The Balboa Peninsula (also referred to as "Balboa" or "the Peninsula") is a neighborhood of the city of Newport Beach, California. It is named after Spanish explorer Vasco Núñez de Balboa, the first European to sight the Pacific from the Americas.
Balboa is primarily residential with some commercial areas.

==History==

In geological terms, the Balboa Peninsula is a sandspit. The present form of the Peninsula can be attributed to an 1825 flood which rerouted the Santa Ana River into West Newport. This change caused sand to accumulate, and by 1857 the Peninsula had spread to half its present length.

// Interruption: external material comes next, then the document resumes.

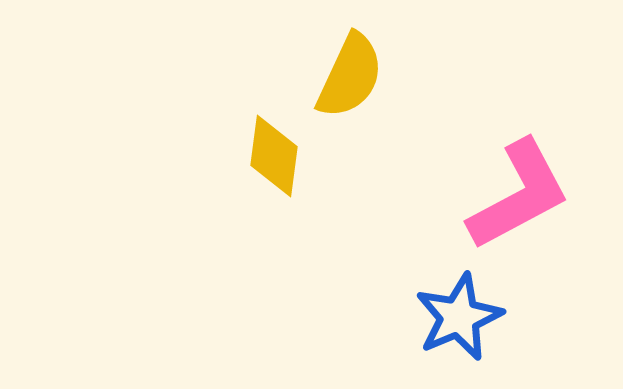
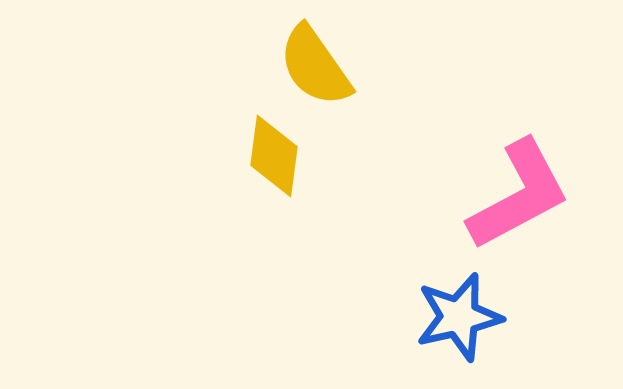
yellow semicircle: moved 35 px left, 10 px up; rotated 120 degrees clockwise
blue star: rotated 10 degrees clockwise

In 1920, the river was rerouted by the Bitter Point Dam to its present outlet in Huntington Beach.

In 1888, the McFadden family, which had arrived in California c. 1849, decided their shipping business would be more successful if they moved it from the inner shores of the bay to the oceanfront, where it was connected by rail to Santa Ana. They built McFadden Wharf at the location where the Newport Pier is today. In 1899, the Federal Government allocated funds for major improvements to a new harbor at San Pedro, which would become Southern California's major seaport. The McFadden Wharf and railroad were sold to the Southern Pacific Railroad that same year, signaling the end of Newport Bay as a commercial shipping center.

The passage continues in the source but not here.